杏兒給她把把脈,摸了摸腦門,不由震驚又氣急,“怎麼了??你發熱了,額頭這麼燙你自己沒感覺到嗎!”
墨沁大驚,“那可怎麼辦,我發熱了,沒有藥沒有大夫,我會死嗎,我不想死,我好想回家……”

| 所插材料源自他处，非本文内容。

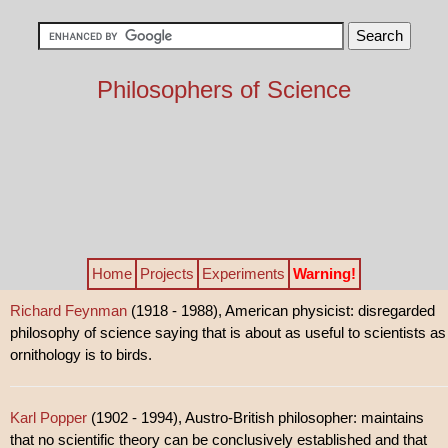
Philosophers of Science
Home
Projects
Experiments
Warning!
Richard Feynman
(1918 - 1988), American physicist: disregarded
philosophy of science saying that is about as useful to scientists as
ornithology is to birds.
Karl Popper
(1902 - 1994), Austro-British philosopher: maintains
that no scientific theory can be conclusively established and that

“閉嘴吧,杏兒就是大夫,墨小姐你可死不了。”杜氏沒好氣。
墨沁便鬆了一口氣,“那就好,那就好!”
杏兒便開始給她敷毛巾沾冷水降溫,又打算給她紮針。
“乾淨的水不夠了,本來要給她熬上一碗藥的。”
薑窈皺眉,湊過來看,“她病的這麼厲害嗎?”
杏兒點頭,“額頭燙手得很,發熱很嚴重,不知道能不能退燒,但咱們現在乾淨水也不夠喝了,還是讓她熬著吧。”
那肯定是不能用乾淨水來給她熬藥的。
乾淨水是用來喝的,洪水又太臟了,屍體糞水什麼都有,一口下去彆說治病了,沒直接嗝屁都是好的。

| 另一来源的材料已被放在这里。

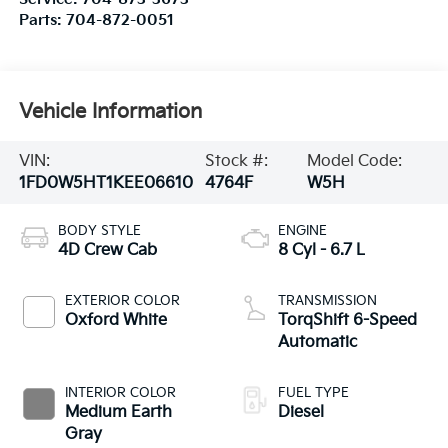
Parts:
704-872-0051
Vehicle Information
VIN:
Stock #:
Model Code:
1FD0W5HT1KEE06610
4764F
W5H
BODY STYLE
ENGINE
4D Crew Cab
8 Cyl - 6.7 L
EXTERIOR COLOR
TRANSMISSION
Oxford White
TorqShift 6-Speed
Automatic
INTERIOR COLOR
FUEL TYPE
Medium Earth
Diesel
Gray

本來救她帶她就是為了在麟州落戶,為了日後的安定生活。
可不能因為救她,而讓自家這麼多人渴著不喝水,白受罪。
這是很容易做出的選擇題。
薑窈想了想,從懷中拿出一瓶藥來,“拿去給她吃一粒。”
“這是什麼?”
杏兒好奇,揭開蓋子拿出藥丸聞了一下,她認出來了,是治發熱的良藥。
“姐姐身上怎麼會有這個?”
薑窈,“當然是買的,就是為了防止這種情況,生病了又不能熬藥,隻能熬著身體。”
杏兒不由敬佩薑窈考慮周到,立刻將那一顆塞進她嘴裡,“真是便宜你了。”
薑窈看向墨沁,笑了笑,“墨小姐,你早點好起來吧,我們明天就要走了,可等不了一個病人。”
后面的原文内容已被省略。